Task goal: Transcribe the lines of the records starting with the one that has "is a blessing." in it and ending with the last, and transcribe nothing else.

Transcribed page contents:
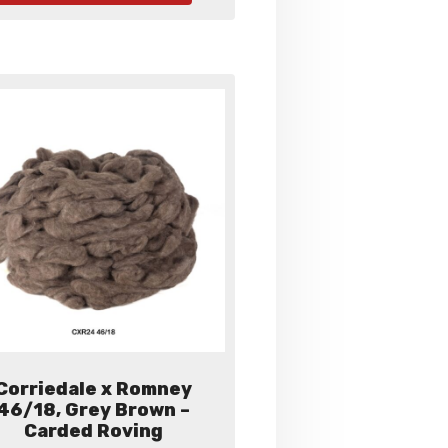
has
multiple
variants.
The
options
may
be
chosen
on
the
product
page
Corriedale x Romney
46/18, Grey Brown –
Carded Roving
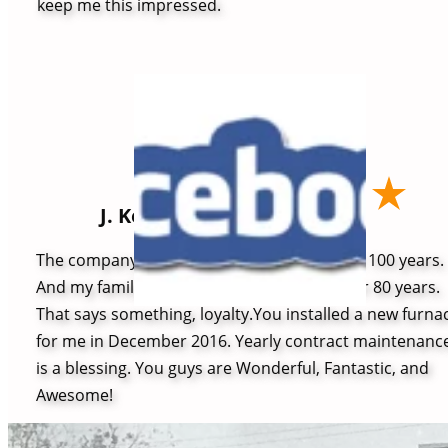
keep me this impressed.
J. Kelly
The company has been in business for over 100 years.
And my family has been a customer for over 80 years.
That says something, loyalty.You installed a new furna
for me in December 2016. Yearly contract maintenanc
is a blessing. You guys are Wonderful, Fantastic, and
Awesome!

Written solution:
is a blessing. You guys are Wonderful, Fantastic, and
Awesome!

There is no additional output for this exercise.